Explainer · 7 June 2026

How data serialization formats work: JSON, Protobuf, MessagePack, and Avro

Your microservice has a user object in memory — name, email, subscription tier, last login timestamp. To send it over HTTP, enqueue it on Kafka, or write it to S3, you must serialize it: turn structured data into an ordered byte sequence that another process can deserialize back into structure. The choice of format shapes bandwidth bills, parse latency, schema flexibility, and how painful upgrades are six months later. JSON dominates public REST APIs because humans can read it in browser devtools. Protocol Buffers and gRPC dominate internal RPC because they are compact and fast. MessagePack offers a middle path. Apache Avro was built for data lakes and Kafka where schemas evolve weekly. Understanding what each format encodes on the wire — and what it refuses to guarantee — saves you from silent data corruption and 10× payload bloat.

What serialization must decide

Every format answers the same design questions:

  • Text vs binary — Can you curl the payload and eyeball it, or do you need a hex dump and a schema?
  • Schema — Is the shape of data implied by field names in the message (schemaless), declared in a separate .proto / Avro IDL file (schema-first), or embedded in every message (self-describing)?
  • Field identity — Does the wire format repeat keys like "email" on every object, or use numeric field tags (Protobuf) that shrink with repetition?
  • Type system — Are integers always 64-bit? Are floats IEEE 754? Can you represent dates, decimals, or arbitrary-precision money safely?
  • Evolution — Can you add a field without breaking old readers? Rename a field? Change a type?

No format optimizes all axes. Pick based on who reads the bytes (humans vs machines), how often schemas change, and whether you control both ends of the connection.

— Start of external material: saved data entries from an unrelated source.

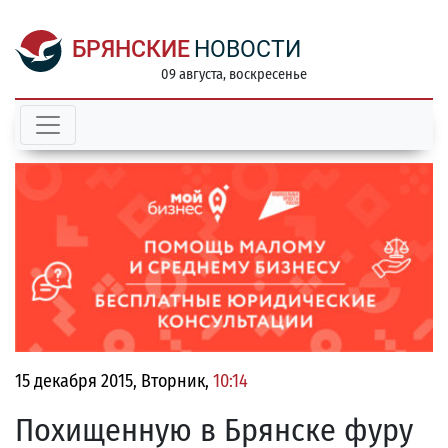
БРЯНСКИЕ
НОВОСТИ
09 августа, воскресенье
15 декабря 2015, Вторник,
10:14
Похищенную в Брянске фуру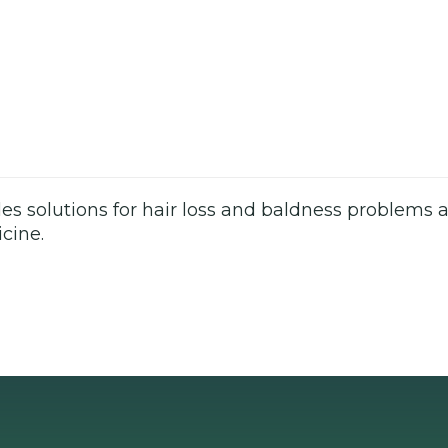
es solutions for hair loss and baldness problems a
cine.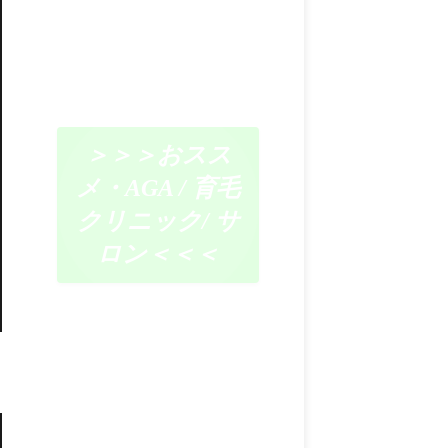
＞＞＞おスス
メ・AGA / 育毛
クリニック/ サ
ロン＜＜＜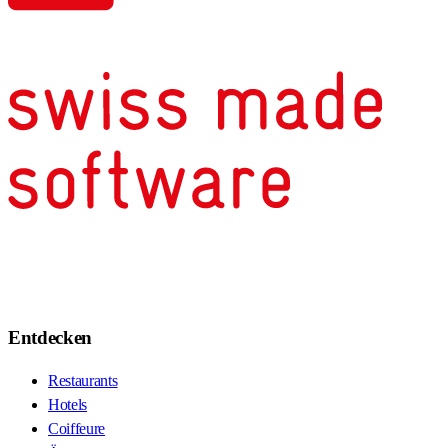
Entdecken
Restaurants
Hotels
Coiffeure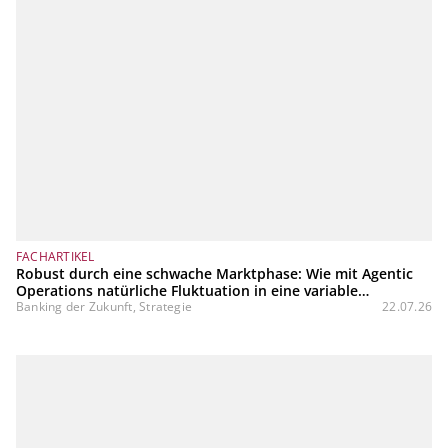
FACHARTIKEL
Robust durch eine schwache Marktphase: Wie mit Agentic
Operations natürliche Fluktuation in eine variable
Kostenstruktur transformiert werden kann
Banking der Zukunft, Strategie
22.07.26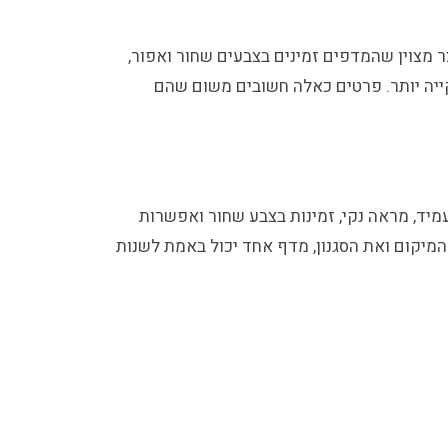
 מצוין שהמדפים זמינים בצבעים שחור ואפור,
תרים להרכבה נקייה יותר. פרטים כאלה חשובים משום שהם
מיד, מראה נקי, זמינות בצבע שחור ואפשרות
המיקום ואת הסגנון, מדף אחד יכול באמת לשנות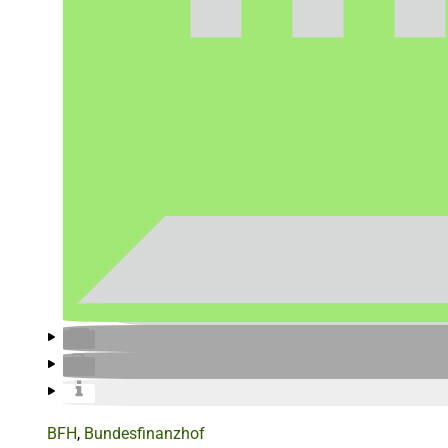
BFH
,
Bundesfinanzhof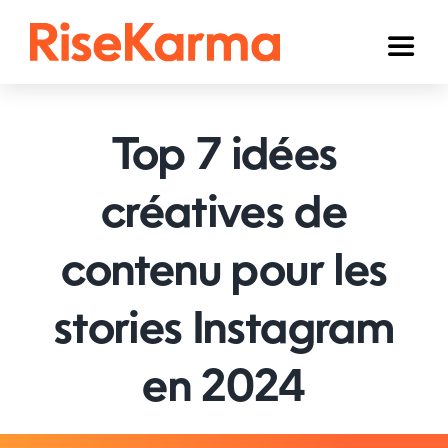
Skip
to
Toggl
content
Naviga
Instagram
Top 7 idées
TikTok
YouTube
créatives de
Facebook
contenu pour les
Twitter (𝕏)
stories Instagram
Autres
en 2024
Panier
Français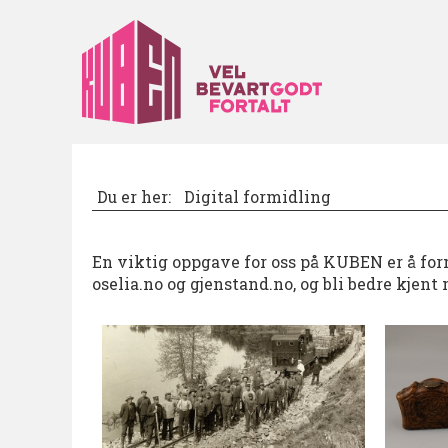
Du er her:
Digital formidling
En viktig oppgave for oss på KUBEN er å form
oselia.no og gjenstand.no, og bli bedre kje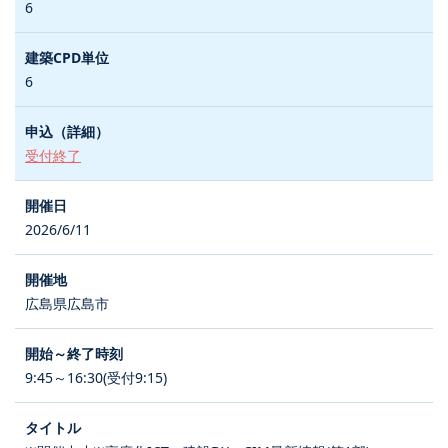
6
6
受付終了
2026/6/11
広島県広島市
9:45～16:30(受付9:15)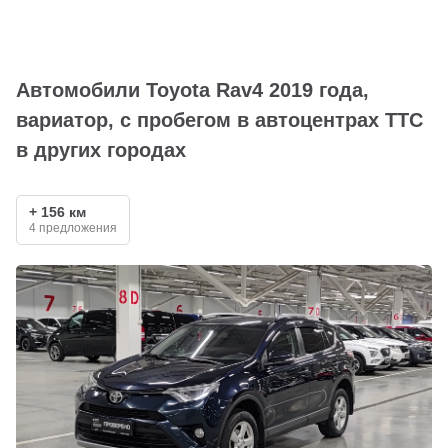
Автомобили Toyota Rav4 2019 года,
вариатор, с пробегом в автоцентрах ТТС
в других городах
+ 156 км
4 предложения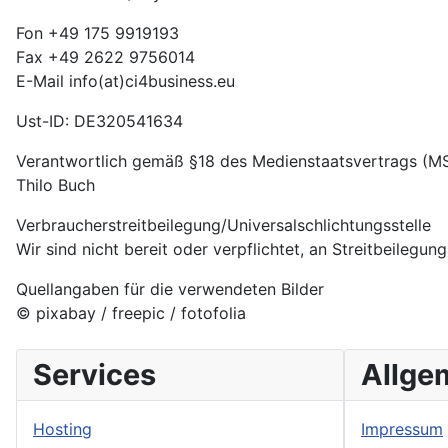
Fon +49 175 9919193
Fax +49 2622 9756014
E-Mail info(at)ci4business.eu
Ust-ID: DE320541634
Verantwortlich gemäß §18 des Medienstaatsvertrags (M
Thilo Buch
Verbraucherstreitbeilegung/Universalschlichtungsstelle
Wir sind nicht bereit oder verpflichtet, an Streitbeilegu
Quellangaben für die verwendeten Bilder
© pixabay / freepic / fotofolia
Services
Allge
Hosting
Impressum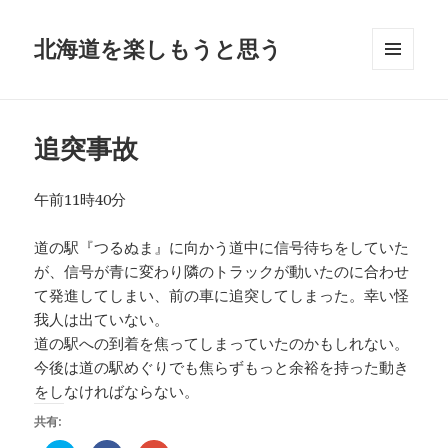
北海道を楽しもうと思う
メニュ
ーとウ
ィジェ
ット
追突事故
午前11時40分
道の駅『つるぬま』に向かう道中に信号待ちをしていた
が、信号が青に変わり隣のトラックが動いたのに合わせ
て発進してしまい、前の車に追突してしまった。幸い怪
我人は出ていない。
道の駅への到着を焦ってしまっていたのかもしれない。
今後は道の駅めぐりでも焦らずもっと余裕を持った動き
をしなければならない。
共有: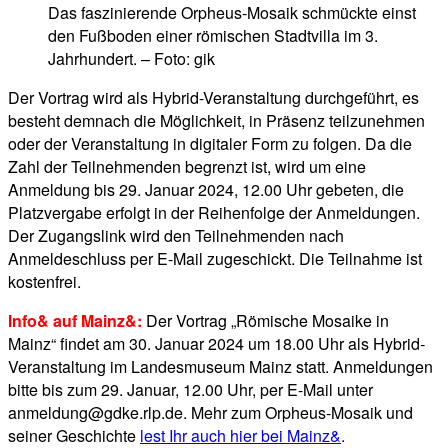
Das faszinierende Orpheus-Mosaik schmückte einst
den Fußboden einer römischen Stadtvilla im 3.
Jahrhundert. – Foto: gik
Der Vortrag wird als Hybrid-Veranstaltung durchgeführt, es
besteht demnach die Möglichkeit, in Präsenz teilzunehmen
oder der Veranstaltung in digitaler Form zu folgen. Da die
Zahl der Teilnehmenden begrenzt ist, wird um eine
Anmeldung bis 29. Januar 2024, 12.00 Uhr gebeten, die
Platzvergabe erfolgt in der Reihenfolge der Anmeldungen.
Der Zugangslink wird den Teilnehmenden nach
Anmeldeschluss per E-Mail zugeschickt. Die Teilnahme ist
kostenfrei.
Info& auf Mainz&:
Der Vortrag „Römische Mosaike in
Mainz“ findet am 30. Januar 2024 um 18.00 Uhr als Hybrid-
Veranstaltung im Landesmuseum Mainz statt. Anmeldungen
bitte bis zum 29. Januar, 12.00 Uhr, per E-Mail unter
anmeldung@gdke.rlp.de. Mehr zum Orpheus-Mosaik und
seiner Geschichte
lest Ihr auch hier bei Mainz&
.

JSON: the universal text interchange format

JSON (JavaScript Object Notation) encodes objects as { "key": value }, arrays as [ ... ], strings in double quotes with escape sequences, numbers as decimal literals, and booleans/null as bare tokens. It is schemaless: the consumer infers structure from the payload. Every HTTP JSON API, browser fetch response, and config file you have touched probably uses it.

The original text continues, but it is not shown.